Detry took advantage of the par five 11th to get to 15 under and when Syme made a birdie on the same hole from four feet, the pressure was building on Horsfield.

Detry holed a 15 footer on the 14th but Horsfield holed from 16 feet on that hole to give himself a bit of breathing room.

Syme took on the short par four 15th but needed a further four blows from in front of the green.

Horsfield needed a par save on the 17th to stay at 18 under and with his two challengers parring their way home, he was the champion.

Pieters finished his round of 67 with four consecutive birdies while a closing 68 made it back to back top 20 finishes for Johnston.

PGA Tour

THERE will be no Sergio Garcia, Rafa Cabrera Bello, Branden Grace or Charl Schwartzel in the 125-man field for the Northern Trust this week as the FedEx Cup Playoffs get under way after they all failed to make the grade. But there will be a place for 42-year-old Jim Herman after his victory in the Wyndham Championship.

Herman began the week in 194th place in the standings but an extraordinary performance over the weekend saw him secure his third PGA Tour success and leap to 54th place.

He had been planning to drive home to Palm City, Florida, to see his wife Carolyn and their kids Abigail and Andrew, but will now be heading to TPC Boston. “My son's probably not going to be too happy about that, but he'll forgive me since I'm bringing home the trophy,” Herman said.

Even Herman admitted that he hadn’t seen this win coming as he makes the playoffs for only the fourth time in his career. It was the largest move in the regular season finale since 2009, eclipsing the 110-point surge when Davis Love III won at Sedgefield in 2015.

“Yeah, the FedExCup was definitely off the radar,” Herman said.

Herman has made 195 starts on the PGA Tour, with just 10 top-10 finishes - but he has managed to turn three of those into wins.The first came at the 2016 Houston Open when he beat Henrik Stenson by one stroke and Dustin Johnson by two. The second came a year ago at the Barbasol Championship, ending a dismal string of 16 missed cuts in his previous 19 starts.

“Last summer was just a little validating, overcoming some injuries and just, you know, getting old,” Herman said. “You get old pretty quick out here with the young guys. They make you feel inadequate off the tee and especially long irons.
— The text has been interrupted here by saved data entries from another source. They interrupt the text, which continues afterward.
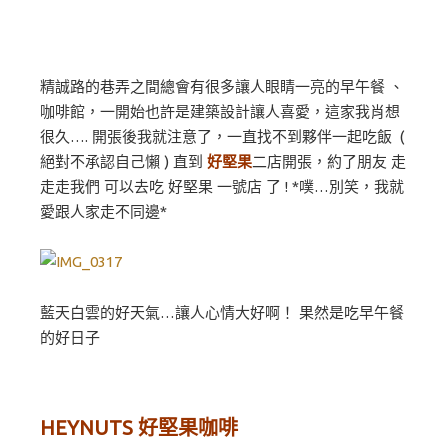
精誠路的巷弄之間總會有很多讓人眼睛一亮的早午餐 、
咖啡館，一開始也許是建築設計讓人喜愛，這家我肖想
很久…. 開張後我就注意了，一直找不到夥伴一起吃飯 (
絕對不承認自己懶 ) 直到
好堅果
二店開張，約了朋友 走
走走我們 可以去吃 好堅果 一號店 了 ! *噗…別笑，我就
愛跟人家走不同邊*
藍天白雲的好天氣…讓人心情大好啊！ 果然是吃早午餐
的好日子
HEYNUTS 好堅果咖啡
You know, it's mentally frustrating. To overcome it all and get here for a third time is pretty amazing.”

And making the win at Sedgefield even more satisfying was Herman’s performance on the weekend.

When he bogeyed the 14th hole on Friday, Herman was outside the cut line but he birdied the next three holes to make it to the weekend. And then he caught fire...

He shot a wonderful bogey-free 61 on Saturday. Four shots back, he finished the tournament with a 63 to hold off Billy Horschel, the 2014 FedExCup winner, and former Wyndham and Players champions Si Woo Kim and Webb Simpson.

Herman has now used three different putting grips for each of his wins - the claw at Houston, a conventional grip at Barbasol and cross-handed at the Wyndham.

Among the many keys on Sunday was the 59-footer Herman holed for eagle at the fifth hole. In all, he made 157 feet of putts in the final round and 444 feet for the week. He ranked first in greens in regulation and among the top five in Strokes Gained: Putting, Approach-the-Green, Off-the-Tee and Tee-to-Green.

That is some turnaround when you consider that he had missed 27 cuts in his past 40 starts.

“I guess whenever you win, you never really truly expect it,” Herman said. “I mean, there's the guys at the top, they're expected to win every week and they should expect that, they're that good. You know, we're all really darn good out here, but the mental game, it beats you down.

“It's very, very satisfying to, you know, be in the mix, put myself in a position to be near the lead and then come from behind and go low on a Sunday to get a win. You watch it on TV, I watch that on TV all the time watching the guys and now to be able to do it is pretty amazing.”